Address
- 3350 S Forest Hill Irene Rd Germantown, Tennessee, 38138 United States

District information
- Grades: K–12th
- Schools: 7 (2023–24)
- NCES District ID: 4700151

Students and staff
- Students: 6,028 (2023–24)

= Germantown Municipal School District =

School district in Tennessee, United States

The Germantown Municipal School District (GMSD) is a municipal school district serving Germantown, Tennessee, United States. The school district was formed in 2013.

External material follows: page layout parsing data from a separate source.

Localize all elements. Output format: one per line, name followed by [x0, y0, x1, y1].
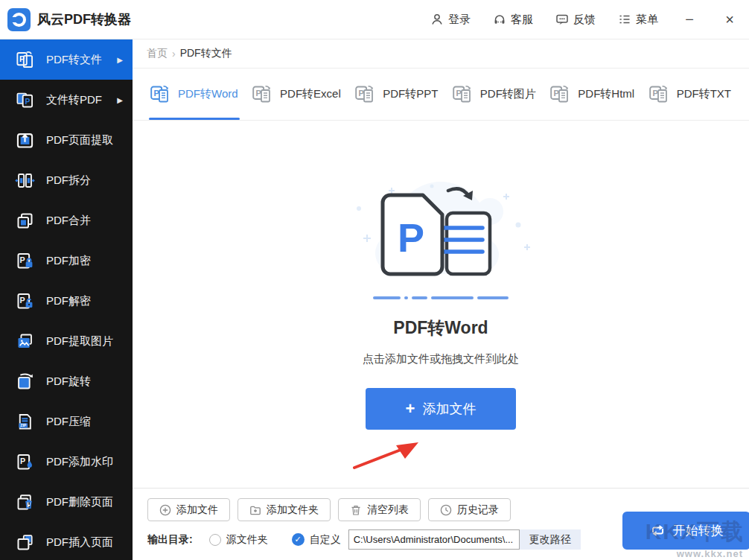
tab-excel[interactable]: PPDF转Excel	[252, 69, 341, 120]
sidebar-item-label: PDF页面提取	[46, 133, 113, 147]
tab-label: PDF转Word	[178, 87, 238, 101]
convert-loop-icon	[650, 524, 666, 537]
menu-item-feedback[interactable]: 反馈	[555, 13, 596, 27]
sidebar-item-label: PDF添加水印	[46, 455, 113, 469]
rotate-icon	[15, 372, 35, 392]
svg-text:P: P	[456, 89, 461, 98]
start-convert-button[interactable]: 开始转换	[622, 512, 749, 550]
extract-image-icon	[15, 331, 35, 351]
sidebar-item-rotate[interactable]: PDF旋转	[0, 361, 133, 401]
tab-label: PDF转图片	[480, 87, 536, 101]
add-folder-button[interactable]: 添加文件夹	[238, 498, 331, 521]
app-logo-icon	[7, 8, 31, 31]
toolbar-button-label: 清空列表	[367, 503, 409, 517]
sidebar-item-file-to-pdf[interactable]: P文件转PDF▶	[0, 80, 133, 120]
menu-item-menu[interactable]: 菜单	[618, 13, 658, 27]
menu-item-login[interactable]: 登录	[430, 13, 471, 27]
source-folder-label[interactable]: 源文件夹	[226, 533, 268, 547]
add-file-button[interactable]: 添加文件	[147, 498, 230, 521]
sidebar-item-compress[interactable]: ZIPPDF压缩	[0, 401, 133, 442]
sidebar-item-encrypt[interactable]: PPDF加密	[0, 241, 133, 281]
minimize-button[interactable]: −	[681, 12, 698, 27]
add-folder-icon	[249, 504, 261, 516]
svg-text:ZIP: ZIP	[20, 423, 27, 427]
add-circle-icon	[159, 504, 171, 516]
sidebar-item-label: PDF提取图片	[46, 334, 113, 349]
svg-text:P: P	[20, 255, 25, 264]
watermark-site: www.kkx.net	[677, 548, 743, 559]
tab-ppt[interactable]: PPDF转PPT	[355, 69, 438, 120]
app-title: 风云PDF转换器	[37, 10, 131, 28]
svg-text:P: P	[20, 456, 25, 465]
tab-label: PDF转PPT	[383, 87, 438, 101]
divider-dashes	[373, 296, 509, 299]
sidebar-item-merge[interactable]: PDF合并	[0, 200, 133, 241]
toolbar-button-label: 添加文件	[176, 503, 218, 517]
tab-txt[interactable]: PPDF转TXT	[649, 69, 731, 120]
custom-label[interactable]: 自定义	[310, 533, 341, 547]
sidebar-item-delete-page[interactable]: PDF删除页面	[0, 482, 133, 522]
svg-text:P: P	[652, 89, 657, 98]
pdf-convert-tab-icon: P	[649, 85, 671, 104]
close-button[interactable]: ×	[721, 12, 739, 27]
encrypt-icon: P	[15, 251, 35, 271]
menu-item-label: 客服	[511, 13, 533, 27]
svg-text:P: P	[256, 89, 261, 98]
start-convert-label: 开始转换	[673, 522, 724, 539]
menu-item-service[interactable]: 客服	[493, 13, 533, 27]
sidebar-item-label: PDF合并	[46, 214, 91, 228]
svg-text:P: P	[398, 215, 424, 260]
clear-list-button[interactable]: 清空列表	[338, 498, 421, 521]
pdf-convert-tab-icon: P	[355, 85, 377, 104]
breadcrumb: 首页 › PDF转文件	[133, 39, 749, 69]
svg-text:P: P	[20, 296, 25, 305]
sidebar-item-label: PDF插入页面	[46, 535, 113, 550]
plus-icon: +	[406, 401, 415, 417]
app-window: 风云PDF转换器 登录客服反馈菜单− × PPDF转文件▶P文件转PDF▶PDF…	[0, 0, 749, 560]
toolbar-button-label: 添加文件夹	[267, 503, 319, 517]
sidebar-item-label: PDF拆分	[46, 174, 91, 188]
file-to-pdf-icon: P	[15, 90, 35, 110]
sidebar-item-page-extract[interactable]: PDF页面提取	[0, 120, 133, 160]
tab-html[interactable]: PPDF转Html	[550, 69, 634, 120]
add-file-button-label: 添加文件	[422, 400, 476, 418]
sidebar-item-watermark[interactable]: PPDF添加水印	[0, 442, 133, 482]
pdf-convert-tab-icon: P	[252, 85, 274, 104]
sidebar-item-label: 文件转PDF	[46, 93, 102, 107]
chevron-right-icon: ▶	[117, 96, 123, 104]
tab-image[interactable]: PPDF转图片	[453, 69, 536, 120]
headset-icon	[493, 13, 506, 26]
source-folder-radio[interactable]	[209, 534, 221, 546]
sidebar-item-label: PDF压缩	[46, 415, 91, 429]
sidebar-item-label: PDF删除页面	[46, 495, 113, 509]
sidebar: PPDF转文件▶P文件转PDF▶PDF页面提取PDF拆分PDF合并PPDF加密P…	[0, 39, 133, 560]
sidebar-item-decrypt[interactable]: PPDF解密	[0, 281, 133, 321]
sidebar-item-split[interactable]: PDF拆分	[0, 160, 133, 200]
output-path-input[interactable]	[348, 529, 520, 550]
pdf-convert-tab-icon: P	[550, 85, 572, 104]
sidebar-item-label: PDF加密	[46, 254, 91, 268]
breadcrumb-home[interactable]: 首页	[147, 47, 168, 60]
title-bar: 风云PDF转换器 登录客服反馈菜单− ×	[0, 0, 749, 39]
tab-label: PDF转Html	[578, 87, 634, 101]
annotation-arrow-icon	[353, 435, 427, 472]
sidebar-item-insert-page[interactable]: PDF插入页面	[0, 522, 133, 560]
insert-page-icon	[15, 532, 35, 553]
compress-icon: ZIP	[15, 412, 35, 432]
clock-icon	[440, 504, 452, 516]
drop-zone[interactable]: P PDF转Word 点击添加文件或拖拽文件到此处 + 添加文件	[133, 121, 749, 488]
breadcrumb-current: PDF转文件	[180, 47, 232, 60]
menu-item-label: 反馈	[573, 13, 596, 27]
page-title: PDF转Word	[393, 316, 488, 340]
history-button[interactable]: 历史记录	[428, 498, 511, 521]
split-icon	[15, 171, 35, 191]
decrypt-icon: P	[15, 291, 35, 311]
tab-word[interactable]: PPDF转Word	[150, 69, 238, 120]
sidebar-item-extract-image[interactable]: PDF提取图片	[0, 321, 133, 361]
tab-label: PDF转Excel	[280, 87, 341, 101]
svg-text:P: P	[154, 89, 159, 98]
add-file-button[interactable]: + 添加文件	[366, 388, 516, 430]
sidebar-item-pdf-to-file[interactable]: PPDF转文件▶	[0, 39, 133, 80]
change-path-button[interactable]: 更改路径	[520, 529, 581, 550]
custom-radio-checked-icon[interactable]: ✓	[292, 533, 305, 546]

The schools included in the district are Dogwood Elementary School, Forest Hill Elementary School, Farmington Elementary School, Germantown Elementary School, Houston Middle School,
Germantown Middle School, Riverdale K–8 and Houston High School. Germantown Elementary School and Germantown Middle School effectively became part of this school district in August 2025 while Germantown High School will also become part of the district several years from now. The property where Germantown High School currently sits will be sold to help fund construction of a new High School in Cordova, TN, to replace Germantown High School.

With an enrollment of over 5,900 students by 2017, the district has seen huge increases in enrollment since opening its doors in 2014. In the spring of 2016, Germantown Municipal Schools broke ground on an addition to Riverdale K-8 School. The 64,000 square foot add-on will house the school's middle school population. Due to the enrollment numbers in the elementary school grade bands continues to grow, the school district is decided to build a new elementary school, and the school opened in the spring of 2018. The high school also saw two additions in its first year: a television studio and a new turf field.

The school board hired Jason Manuel as the district's first superintendent. The district was named one of twelve "Exemplary Districts" in Tennessee. In 2015, two of its schools performed in the top 15% for performance on standardized tests, and the district as a whole earned the highest ACT average for the entire State of Tennessee in its first and second years (consecutively).